Yaşam Maliyetinizi Hesaplayın
Henry David Thoreau, “Walden” adlı kitabında, yaşam maliyeti kavramını ortaya koymuştur. Bu, amaçlarımıza ulaşmak için feda ettiğimiz zaman, enerji, sağlık ve zihinsel refah miktarıdır. Çoğumuz, düşünmeden para kazanmaya veya statü elde etmeye çalışırız. Ancak, bunları zamanımızla ve sağlığımızla öderiz.
Kendimize, seçimlerimizin yaşam maliyetini sormalıyız. Eğer çok yüksekse, ayarlamalar yapmamız ve zamana ve sağlığa öncelik vermemiz gerekebilir.
Hayır Demeyi Öğrenin
Yorgun olduğumuzda, taahhütlerimizi temel değerlerimizle eşleştirmeliyiz. Hangileri gerçekten önemli ve anlamlı olanı destekliyor? Hangileri alakasız veya değerlerimizle çelişiyor? Bu, zamanımızı neye harcamak istediğimizi bilinçli bir şekilde düşünmek anlamına gelir.
Güvenli ortamlarda küçük isteklere hayır demeyi uygulamaya başlayabilir ve böylece hayır deme kapasitemizi geliştirebiliriz.
80/20 İlkesini Uygulayın
80/20 ilkesi, çabalarımızın şaşırtıcı derecede küçük bir kısmının başarılarımızın büyük bir kısmına yol açtığını gösterir. Bu nedenle, yaşamın herhangi bir alanında en önemli sonuçları veren faaliyetlerimizin %20’sini belirlemeliyiz.
Dinlenmeye Öncelik Verin
Tükenmişlik, vücudumuzun ve zihnimizin parçalandığını ve dinlenmeye ihtiyaç duyduğunu işaret eden bir uyarıdır. Ancak çoğu zaman tam tersini yaparız. Kendimizi daha fazla geride bulduğumuz için vücudumuza dinlenme izni vermeyiz.

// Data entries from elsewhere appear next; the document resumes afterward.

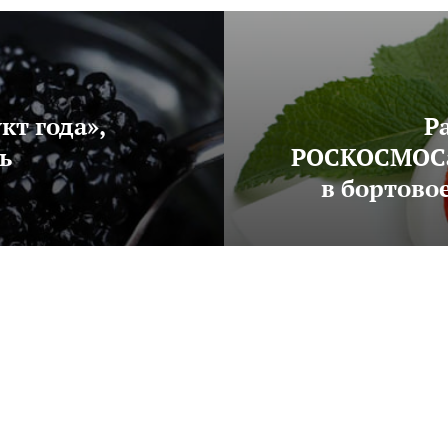
 входит в бортовое питание космонавтов
т года»,
Р
ь
РОСКОСМОСа
в бортово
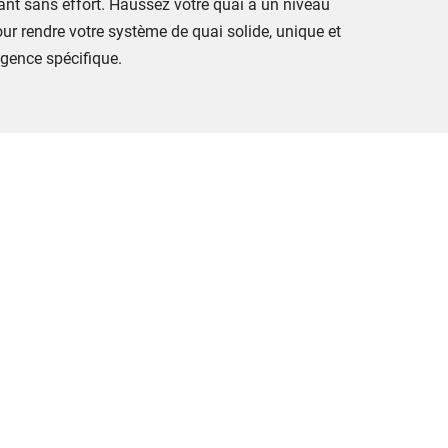
mant sans effort. Haussez votre quai à un niveau
our rendre votre système de quai solide, unique et
gence spécifique.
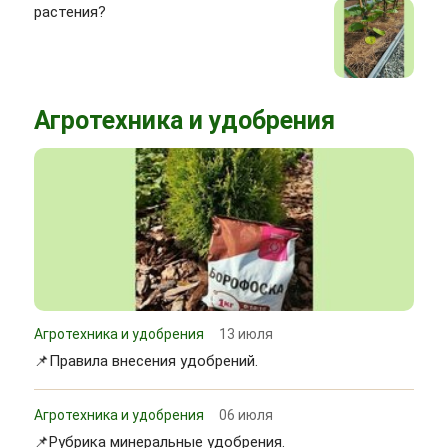
растения?
Агротехника и удобрения
Агротехника и удобрения
13 июля
📌Правила внесения удобрений.
Агротехника и удобрения
06 июля
📌Рубрика минеральные удобрения.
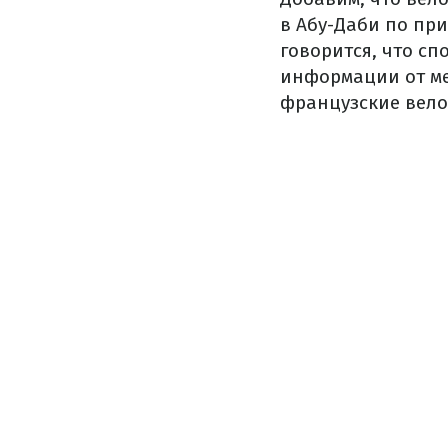
в Абу-Даби по пр
говорится, что с
информации от ме
французские вел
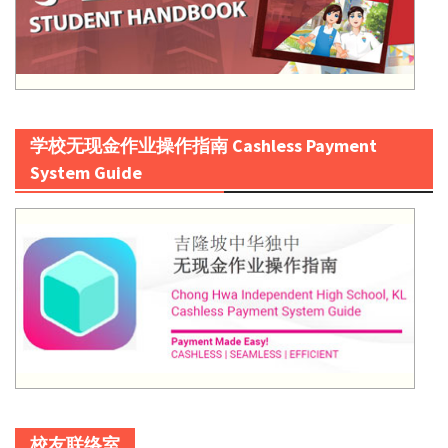
学校无现金作业操作指南 Cashless Payment
System Guide
校友联络室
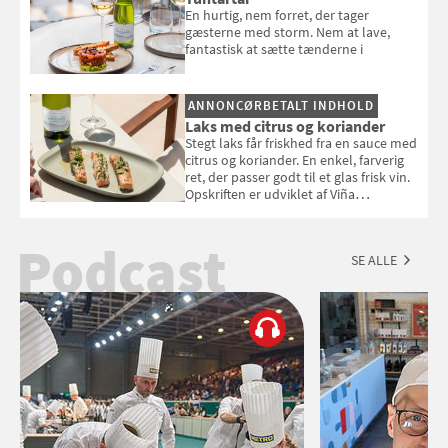
En hurtig, nem forret, der tager
gæsterne med storm. Nem at lave,
fantastisk at sætte tænderne i
ANNONCØRBETALT INDHOLD
Laks med citrus og koriander
Stegt laks får friskhed fra en sauce med
citrus og koriander. En enkel, farverig
ret, der passer godt til et glas frisk vin.
Opskriften er udviklet af Viña
Esmeralda.
Podcast
SE ALLE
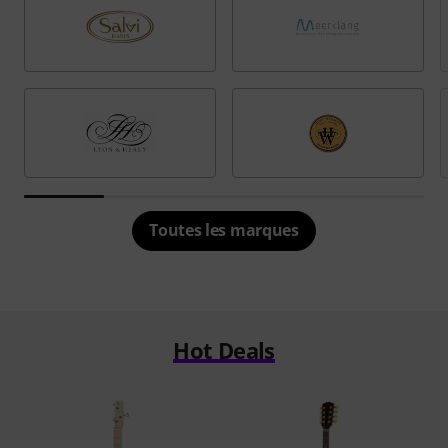
Toutes les marques
Hot Deals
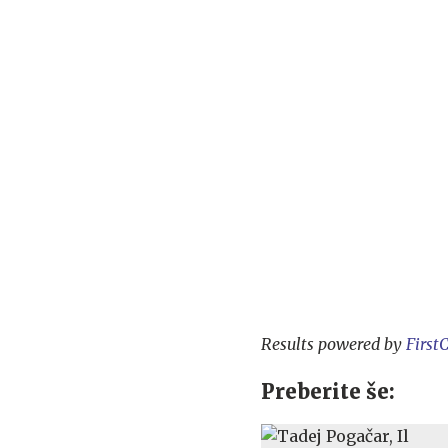
Results powered by
First
Preberite še:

Her gün uygun molalar vermek ve dinlenme sanatını yeniden öğrenmek önemlidir. Dinlenmek, çalışmayı da besler.
Stoacılardan İlham Alın
Stoacılar, acımızın dış koşullardan değil, bu koşullara verdiğimiz tepkilerden kaynaklandığına inanıyorlardı. Seneca, Epiktetos ve Marcus Aurelius, zihinsel enerjilerimizi nasıl harcamamız gerektiği konusunda pragmatik görüşlere sahipti.
Stoacılar, kontrol edemediklerimiz hakkında endişelenmenin anlamsız olduğuna ve beklentilerimizi kontrol etmemiz gerektiğine inanıyorlardı. Marcus Aurelius’un dediği gibi: “Yalnızca bir deli kışın incir arar.”